The buzz surrounding Europe’s electric vehicle (EV) market continues to escalate. Despite the fact that sales remain relatively low, carmakers have been splashing the cash on new model launches in the hope of igniting the segment. Nowhere is this more apparent than at the 2019 Geneva International Motor Show (GIMS), with several OEMs constructing ‘electric vehicle stands’ for the first year.
Suppliers are looking to get a piece of the action too. Some have revealed plans to start large-scale EV battery production, selecting Finland as their base.
Valmet Automotive has announced its intension to start large-scale production of batteries that will be used in EVs. The chosen site is a former mobile phone production factory in Salo, Finland - a small town in the south of the country around an hour and a half from the capital Helsinki.
“Our plans to launch volume production of batteries in Finland have progressed rapidly,” commented Olaf Bongwald, CEO, Valmet Automotive. “Salo’s heritage in production of electronic devices offers world class engineering and production knowhow as well as infrastructure for our needs.”
The company hopes to start making batteries at the facility in 2019. It has estimated that the plant will create over 300 direct jobs, and Valmet has said it hopes to start recruiting white collar workers as soon as possible.
“Valmet Automotive’s strategy responds to the rapidly changing needs of the automotive industry. Plans for the Salo plant reflect our intention to become a major player in the field of electric vehicle solutions, and the plant would also be a major milestone in the development of the Finnish battery cluster,” explained Jarkko Sairanen, chairman of the board at Valmet Automotive.
Nickel and cobalt - two key metals for batteries - are already being mined in Finland, while the first lithium mine in the European Union is expected to open in Finland in 2019.
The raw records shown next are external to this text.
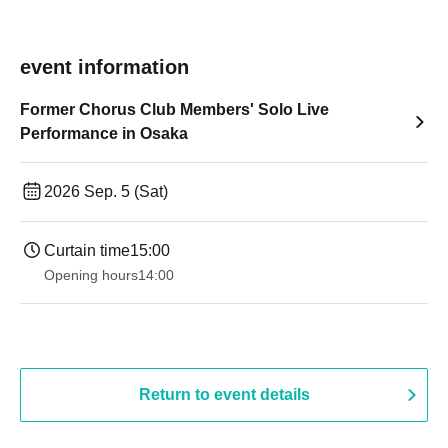
event information
Former Chorus Club Members' Solo Live
Performance in Osaka
2026 Sep. 5 (Sat)
Curtain time
15:00
Opening hours
14:00
Return to event details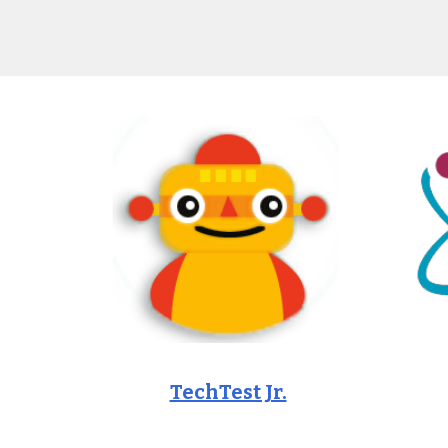
TechTest Jr.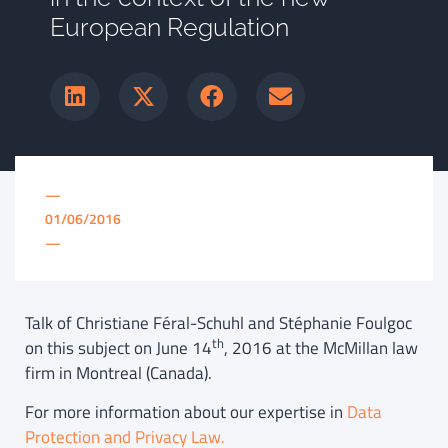
European Regulation
—
01/06/2016
—
Talk of Christiane Féral-Schuhl and Stéphanie Foulgoc
th
on this subject on June 14
, 2016 at the McMillan law
firm in Montreal (Canada).
For more information about our expertise in
Data
Protection and Privacy Law.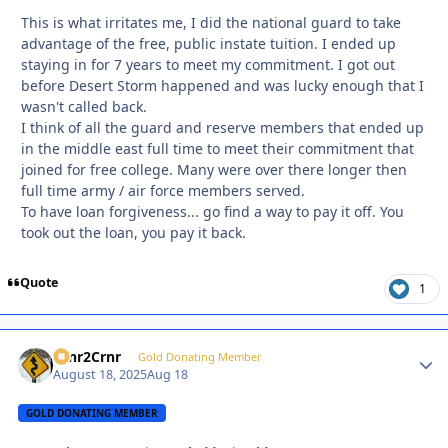
This is what irritates me, I did the national guard to take
advantage of the free, public instate tuition. I ended up
staying in for 7 years to meet my commitment. I got out
before Desert Storm happened and was lucky enough that I
wasn't called back.
I think of all the guard and reserve members that ended up
in the middle east full time to meet their commitment that
joined for free college. Many were over there longer then
full time army / air force members served.
To have loan forgiveness... go find a way to pay it off. You
took out the loan, you pay it back.
Quote
1
Crnr2Crnr
Autho
Gold Donating Member
August 18, 2025
Aug 18
GOLD DONATING MEMBER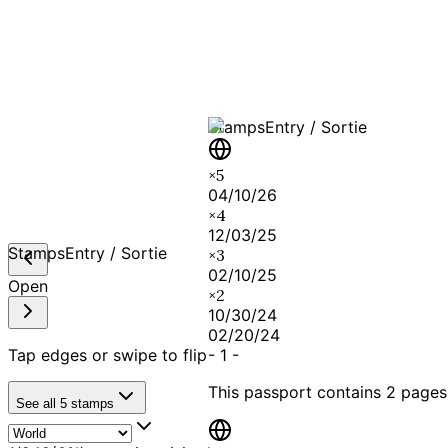
A T
Stamps
Entry / Sortie
×
5
04/10/26
×
4
12/03/25
Stamps
Entry / Sortie
×
3
02/10/25
Open
×
2
10/30/24
02/20/24
Tap edges or swipe to flip
-
1
-
This passport contains
2 pages
See all
5
stamps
In October 2018, German chemicals giant BASF revealed that it was building a battery materials production plant in Harjavalta, adjacent to the nickel and cobalt refinery owned by Norilsk Nickel (Nornickel). Scheduled to open in late 2020, the plant will utilise locally generated renewable energy sources, including hydro, wind and biomass.
“The co-location of BASF’s new plant and Nornickel’s metal refinery in Harjavalta will enable unparalleled access to a local nickel and cobalt supply,” observed Jeffrey Lou, senior vice president, battery materials, BASF. “Our high-nickel cathode materials are key to deliver enhanced energy density and vehicle range to our customers. With this world-scale production facility, BASF will be able to serve the European e-mobility growth strategies of key OEMs and cell suppliers with reliable supply and close collaboration.”
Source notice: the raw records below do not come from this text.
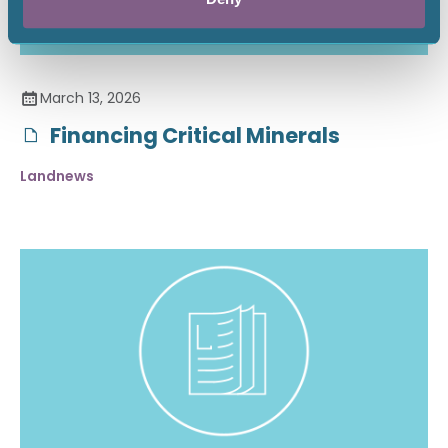
March 13, 2026
Financing Critical Minerals
Landnews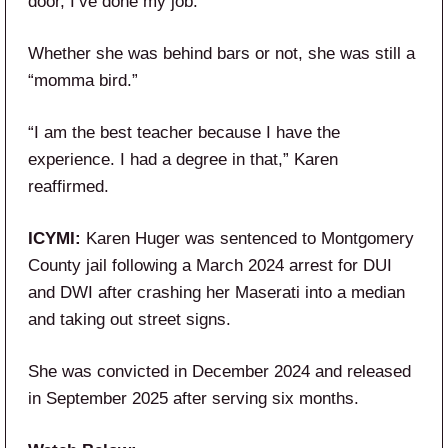
door, I’ve done my job.”
Whether she was behind bars or not, she was still a
“momma bird.”
“I am the best teacher because I have the
experience. I had a degree in that,” Karen
reaffirmed.
ICYMI:
Karen Huger was sentenced to Montgomery
County jail following a March 2024 arrest for DUI
and DWI after crashing her Maserati into a median
and taking out street signs.
She was convicted in December 2024 and released
in September 2025 after serving six months.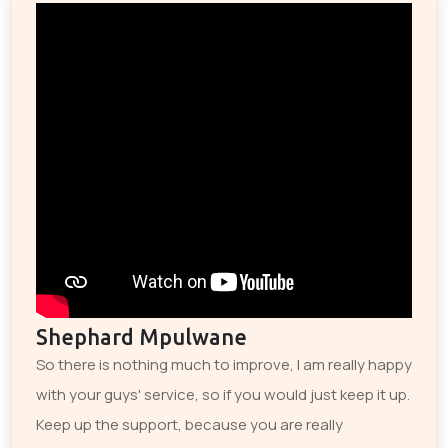
Shephard Mpulwane
So there is nothing much to improve, I am really happy
with your guys' service, so if you would just keep it up.
Keep up the support, because you are really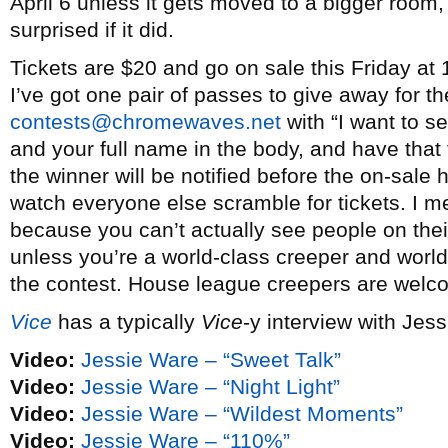
April 6 unless it gets moved to a bigger room
surprised if it did.
Tickets are $20 and go on sale this Friday at
I’ve got one pair of passes to give away for t
contests@chromewaves.net
with “I want to s
and your full name in the body, and have that
the winner will be notified before the on-sal
watch everyone else scramble for tickets. I me
because you can’t actually see people on thei
unless you’re a world-class creeper and world-
the contest. House league creepers are welc
Vice
has a typically
Vice
-y interview with Jes
Video:
Jessie Ware – “Sweet Talk”
Video:
Jessie Ware – “Night Light”
Video:
Jessie Ware – “Wildest Moments”
Video:
Jessie Ware – “110%”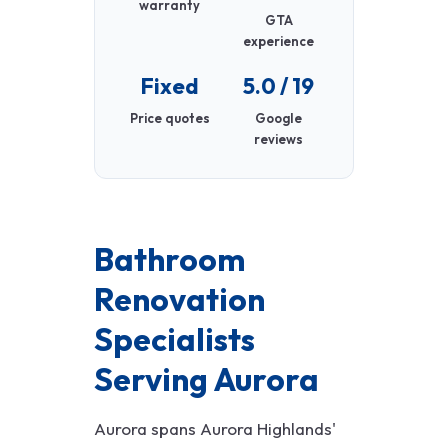
warranty
GTA
experience
Fixed
5.0 / 19
Price quotes
Google
reviews
Bathroom
Renovation
Specialists
Serving Aurora
Aurora spans Aurora Highlands'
Multi-metal production company Terrafame revealed plans to invest in the construction of a battery chemicals plant in Sotkamo back in October 2018. The plan is to finish building work by the end of 2020 and then start commercial production at the start of 2021.
Terrafame has traditionally mined metals such as nickel and cobalt before selling them for further processing into chemicals for batteries. By bringing this processing in-house, the company hopes to provide “high-quality nickel and cobalt sulphates, which are produced in a process optimised for Terrafame’s ore,” explained Janne Palosaari, Terrafame’s chief commercial officer.
A global approach
While it is headquartered and has its main contract manufacturing facility in Uusikaupunki, Finland, Valmet Automotive has recently been looking to take on other markets outside of Europe. In January 2017 the company signed a strategic partnership with China-based Contemporary Amperex Technology Limited (CATL), a leading global provider of battery and energy storage solutions, to engineer EV drivetrain solutions and supply battery packs.
BASF also has a global reach, and is currently operating battery production plants in Germany, Japan and the US.
But European battery makers face stiff competition from Asia. The likes of LG Chem, Samsung, Panasonic and A123 Systems are currently dominating the market, and already have contracts with Tesla, Volkswagen, Ford, BMW, GM, Hyundai, Renault, Volvo and more.